AAAI Conference 2017 Conference Paper

Fast SSP Solvers Using Short-Sighted Labeling

  • Luis Pineda
  • Kyle Wray
  • Shlomo Zilberstein

State-of-the-art methods for solving SSPs often work by limiting planning to restricted regions of the state space. The resulting problems can then be solved quickly, and the process is repeated during execution when states outside the restricted region are encountered. Typically, these approaches focus on states that are within some distance measure of the start state (e. g. , number of actions or probability of being reached). However, these short-sighted approaches make it difficult to propagate information from states that are closer to a goal than to the start state, thus missing opportunities to improve planning. We present an alternative approach in which short-sightedness is used only to determine whether a state should be labeled as solved or not, but otherwise the set of states that can be accounted for during planning is unrestricted. Based on this idea, we propose the FLARES algorithm and show that it performs consistently well on a wide range of benchmark problems.

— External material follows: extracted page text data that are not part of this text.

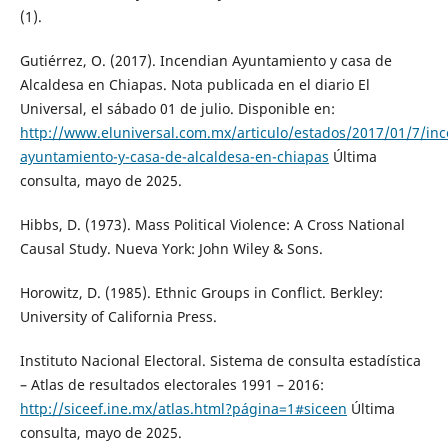
(1).
Gutiérrez, O. (2017). Incendian Ayuntamiento y casa de
Alcaldesa en Chiapas. Nota publicada en el diario El
Universal, el sábado 01 de julio. Disponible en:
http://www.eluniversal.com.mx/articulo/estados/2017/01/7/in
ayuntamiento-y-casa-de-alcaldesa-en-chiapas
Última
consulta, mayo de 2025.
Hibbs, D. (1973). Mass Political Violence: A Cross National
Causal Study. Nueva York: John Wiley & Sons.
Horowitz, D. (1985). Ethnic Groups in Conflict. Berkley:
University of California Press.
Instituto Nacional Electoral. Sistema de consulta estadística
– Atlas de resultados electorales 1991 – 2016:
http://siceef.ine.mx/atlas.html?página=1#siceen
Última
consulta, mayo de 2025.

AAAI Conference 2016 Conference Paper

A POMDP Formulation of Proactive Learning

  • Kyle Wray
  • Shlomo Zilberstein

We cast the Proactive Learning (PAL) problem—Active Learning (AL) with multiple reluctant, fallible, cost-varying oracles—as a Partially Observable Markov Decision Process (POMDP). The agent selects an oracle at each time step to label a data point while it maintains a belief over the true underlying correctness of its current dataset’s labels. The goal is to minimize labeling costs while considering the value of obtaining correct labels, thus maximizing final resultant classifier accuracy. We prove three properties that show our particular formulation leads to a structured and bounded-size set of belief points, enabling strong performance of pointbased methods to solve the POMDP. Our method is compared with the original three algorithms proposed by Donmez and Carbonell and a simple baseline. We demonstrate that our approach matches or improves upon the original approach within five different oracle scenarios, each on two datasets. Finally, our algorithm provides a general, well-defined mathematical foundation to build upon.

AAAI Conference 2015 Conference Paper

Multi-Objective MDPs with Conditional Lexicographic Reward Preferences

  • Kyle Wray
  • Shlomo Zilberstein
  • Abdel-Illah Mouaddib

Sequential decision problems that involve multiple objectives are prevalent. Consider for example a driver of a semiautonomous car who may want to optimize competing objectives such as travel time and the effort associated with manual driving. We introduce a rich model called Lexicographic MDP (LMDP) and a corresponding planning algorithm called LVI that generalize previous work by allowing for conditional lexicographic preferences with slack. We analyze the convergence characteristics of LVI and establish its game theoretic properties. The performance of LVI in practice is tested within a realistic benchmark problem in the domain of semi-autonomous driving. Finally, we demonstrate how GPU-based optimization can improve the scalability of LVI and other value iteration algorithms for MDPs.